[Data extracted from a collection]

——————

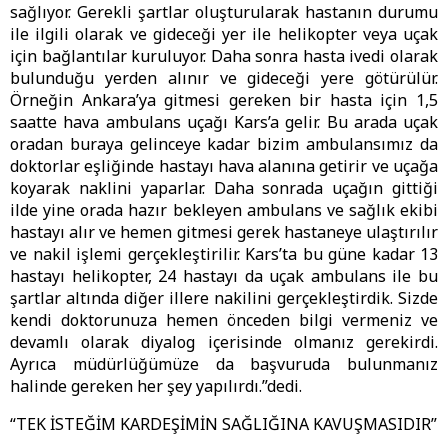
sağlıyor. Gerekli şartlar oluşturularak hastanın durumu
ile ilgili olarak ve gideceği yer ile helikopter veya uçak
için bağlantılar kuruluyor. Daha sonra hasta ivedi olarak
bulunduğu yerden alınır ve gideceği yere götürülür.
Örneğin Ankara’ya gitmesi gereken bir hasta için 1,5
saatte hava ambulans uçağı Kars’a gelir. Bu arada uçak
oradan buraya gelinceye kadar bizim ambulansımız da
doktorlar eşliğinde hastayı hava alanına getirir ve uçağa
koyarak naklini yaparlar. Daha sonrada uçağın gittiği
ilde yine orada hazır bekleyen ambulans ve sağlık ekibi
hastayı alır ve hemen gitmesi gerek hastaneye ulaştırılır
ve nakil işlemi gerçekleştirilir. Kars’ta bu güne kadar 13
hastayı helikopter, 24 hastayı da uçak ambulans ile bu
şartlar altında diğer illere nakilini gerçekleştirdik. Sizde
kendi doktorunuza hemen önceden bilgi vermeniz ve
devamlı olarak diyalog içerisinde olmanız gerekirdi.
Ayrıca müdürlüğümüze da başvuruda bulunmanız
halinde gereken her şey yapılırdı.”dedi.
“TEK İSTEĞİM KARDEŞİMİN SAĞLIĞINA KAVUŞMASIDIR”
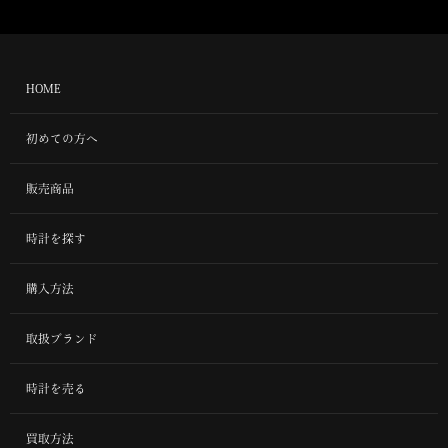
HOME
初めての方へ
販売商品
時計を探す
購入方法
取扱ブランド
時計を売る
買取方法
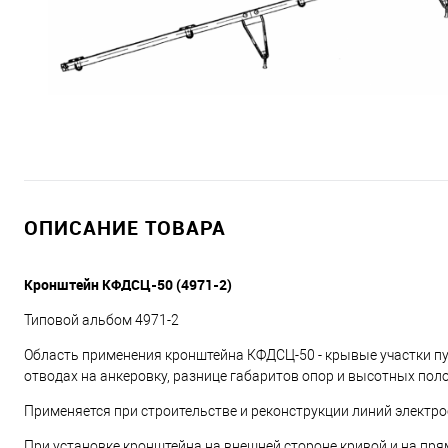
ОПИСАНИЕ ТОВАРА
Кронштейн КФДСЦ-50 (4971-2)
Типовой альбом 4971-2
Область применения кронштейна КФДСЦ-50 - крывые участки пу
отводах на анкеровку, разнице габаритов опор и высотных пол
Применяется при строительстве и реконструкции линий электр
При установке кронштейна на внешней стороне кривой и на пря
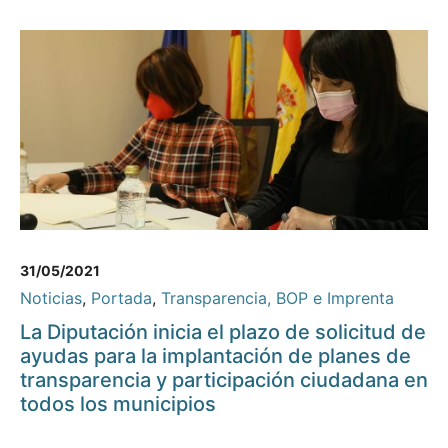
31/05/2021
Noticias
,
Portada
,
Transparencia, BOP e Imprenta
La Diputación inicia el plazo de solicitud de
ayudas para la implantación de planes de
transparencia y participación ciudadana en
todos los municipios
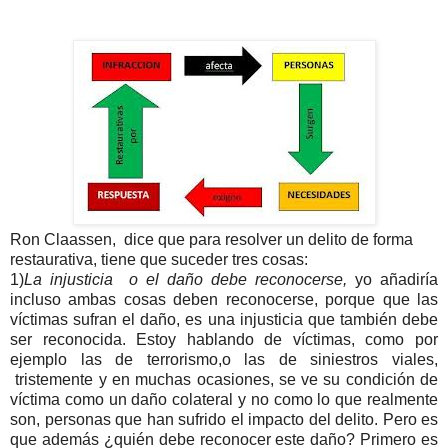
Ron Claassen,
dice que para resolver un delito de forma
restaurativa, tiene que suceder tres cosas:
1)
La injusticia o el daño debe reconocerse,
yo añadiría
incluso ambas cosas deben reconocerse, porque que las
víctimas sufran el daño, es una injusticia que también debe
ser reconocida. Estoy hablando de víctimas, como por
ejemplo las de terrorismo,o las de siniestros viales,
tristemente y en muchas ocasiones, se ve su condición de
víctima como un daño colateral y no como lo que realmente
son, personas que han sufrido el impacto del delito. Pero es
que además ¿quién debe reconocer este daño? Primero es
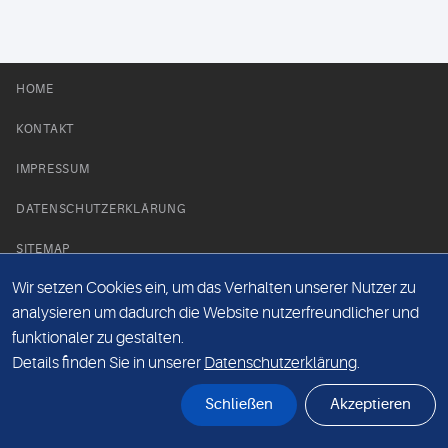
HOME
KONTAKT
IMPRESSUM
DATENSCHUTZERKLÄRUNG
SITEMAP
Wir setzen Cookies ein, um das Verhalten unserer Nutzer zu
NEWS PARTNER
analysieren um dadurch die Website nutzerfreundlicher und
funktionaler zu gestalten.
Details finden Sie in unserer
Datenschutzerklärung
.
Schließen
Akzeptieren
© Labor 28 MVZ GmbH, Mecklenburgische Straße 28, 14197 Berlin - 2026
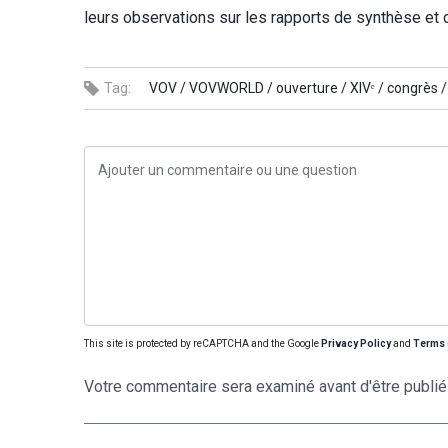
leurs observations sur les rapports de synthèse et
Tag:
VOV /
VOVWORLD /
ouverture /
XIVᵉ /
congrès /
This site is protected by reCAPTCHA and the Google
Privacy Policy
and
Terms 
Votre commentaire sera examiné avant d'être publié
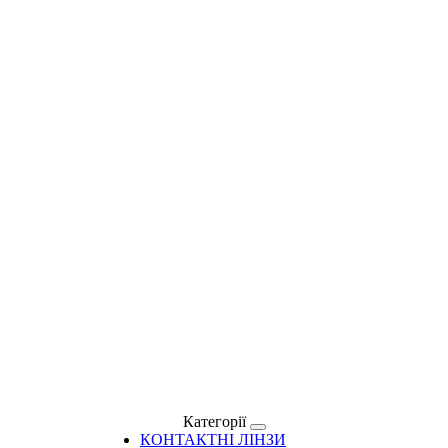
Категорії
КОНТАКТНІ ЛІНЗИ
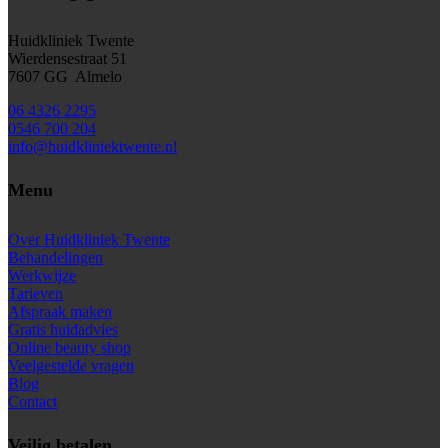
Huidkliniek Twente
Wierdensestraat 51
7607 GG Almelo
06 4326 2295
0546 700 204
info@huidkliniektwente.nl
Menu
Over Huidkliniek Twente
Behandelingen
Werkwijze
Tarieven
Afspraak maken
Gratis huidadvies
Online beauty shop
Veelgestelde vragen
Blog
Contact
Veilig betalen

——————

» GOAL OF THE EXERCISE: Retype exactly the lines from the line containing "leurs observations sur" through the end of the entries above, including both ends, and leave every picture out.

» ANSWER AREA:
leurs observations sur les rapports de synthèse et
Tag:
VOV /
VOVWORLD /
ouverture /
XIVᵉ /
congrès /
This site is protected by reCAPTCHA and the Google
Privacy Policy
and
Terms 
Votre commentaire sera examiné avant d'être publié
Категорії
КОНТАКТНІ ЛІНЗИ
Huidkliniek Twente
Wierdensestraat 51
7607 GG Almelo
06 4326 2295
0546 700 204
info@huidkliniektwente.nl
Menu
Over Huidkliniek Twente
Behandelingen
Werkwijze
Tarieven
Afspraak maken
Gratis huidadvies
Online beauty shop
Veelgestelde vragen
Blog
Contact
Veilig betalen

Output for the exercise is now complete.